Life depends on the ability of cells to store, retrieve, and translate genetic instructions.These instructions are needed to make and maintain living organisms. For a long time, it was not clear what molecules were able to copy and transmit genetic information. We now know that this information is carried by the deoxyribonucleic acid or DNA in all living things.

**DNA:** DNA is a discrete code physically present in almost every cell of an organism. We can think of DNA as a one dimensional string of characters with four characters to choose from. These characters are A, C, G, and T. They stand for the first letters with the four nucleotides used to construct DNA. The full names of these nucleotides are Adenine, Cytosine, Guanine, and Thymine. Each unique three character sequence of nucleotides, sometimes called a nucleotide triplet, corresponds to one amino acid. The sequence of amino acids is unique for each type of protein and all proteins are built from the same set of just 20 amino acids for all living things.

Instructions in the DNA are first transcribed into RNA and the RNA is then translated into proteins.
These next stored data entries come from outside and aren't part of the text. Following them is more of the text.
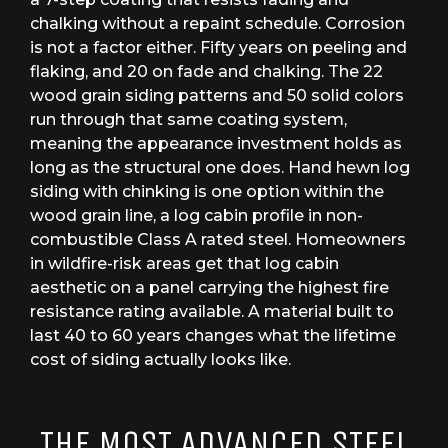
chalking without a repaint schedule. Corrosion
is not a factor either. Fifty years on peeling and
flaking, and 20 on fade and chalking. The 22
wood grain siding patterns and 50 solid colors
run through that same coating system,
meaning the appearance investment holds as
long as the structural one does. Hand hewn log
siding with chinking is one option within the
wood grain line, a log cabin profile in non-
combustible Class A rated steel. Homeowners
in wildfire-risk areas get that log cabin
aesthetic on a panel carrying the highest fire
resistance rating available. A material built to
last 40 to 60 years changes what the lifetime
cost of siding actually looks like.
THE MOST ADVANCED STEEL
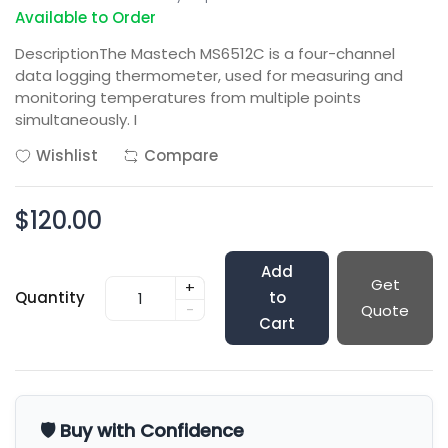
Available to Order
DescriptionThe Mastech MS6512C is a four-channel
data logging thermometer, used for measuring and
monitoring temperatures from multiple points
simultaneously. I
Wishlist
Compare
$120.00
Add
Get
+
Quantity
to
-
Quote
Cart
🛡️ Buy with Confidence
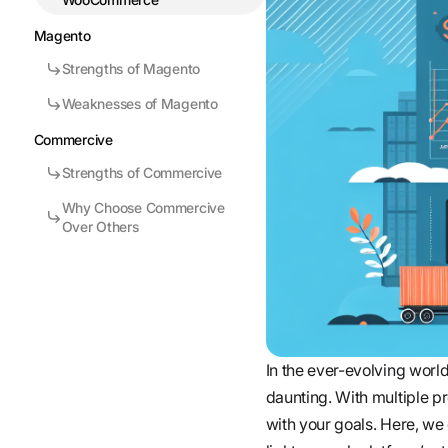
Magento
Strengths of Magento
Weaknesses of Magento
Commercive
Strengths of Commercive
Why Choose Commercive
Over Others
In the ever-evolving worl
daunting. With multiple pro
with your goals. Here, w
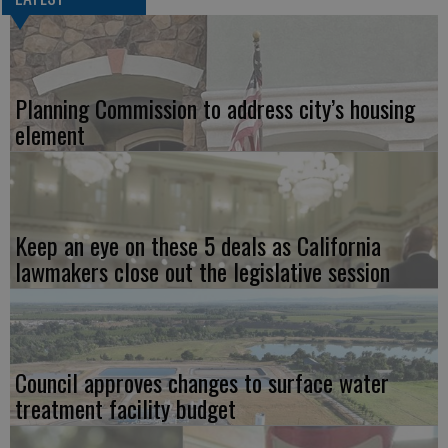
Planning Commission to address city’s housing
element
Keep an eye on these 5 deals as California
lawmakers close out the legislative session
Council approves changes to surface water
treatment facility budget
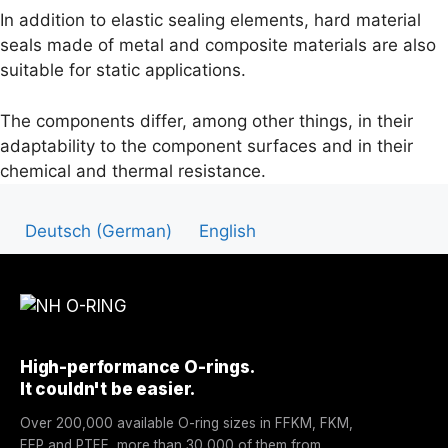
In addition to elastic sealing elements, hard material
seals made of metal and composite materials are also
suitable for static applications.
T
he components differ, among other things, in their
adaptability to the component surfaces and in their
chemical and thermal resistance.
Deutsch
(
German
)
English
High-performance O-rings.
It couldn't be easier.
Over 200,000 available O-ring sizes in FFKM, FKM,
FEP and PTFE, more than 30,000 of them from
We can think of DNA, when read as sequences of three letters, as a dictionary of life.

**Aim:** Convert a given sequence of DNA into its Protein equivalent.

**File:** Download a DNA strand as a text file from a public web-based repository of DNA sequences from [**NCBI**](https://www.ncbi.nlm.nih.gov/).The Nucleotide sample is ( NM_207618.2 ), which can be found [**here**](https://www.ncbi.nlm.nih.gov/nuccore/NM_207618.2).

**Sources:** I took the project idea from [HarvardX Python for Research](https://courses.edx.org/courses/course-v1:HarvardX+PH526x+3T2016/info) course on edX. Also, I used some content from an [article by GeeksforGeeks](https://www.geeksforgeeks.org/dna-protein-python-3/).

## Project overview
### **The goal:**
Translating the DNA sequence into amino acids.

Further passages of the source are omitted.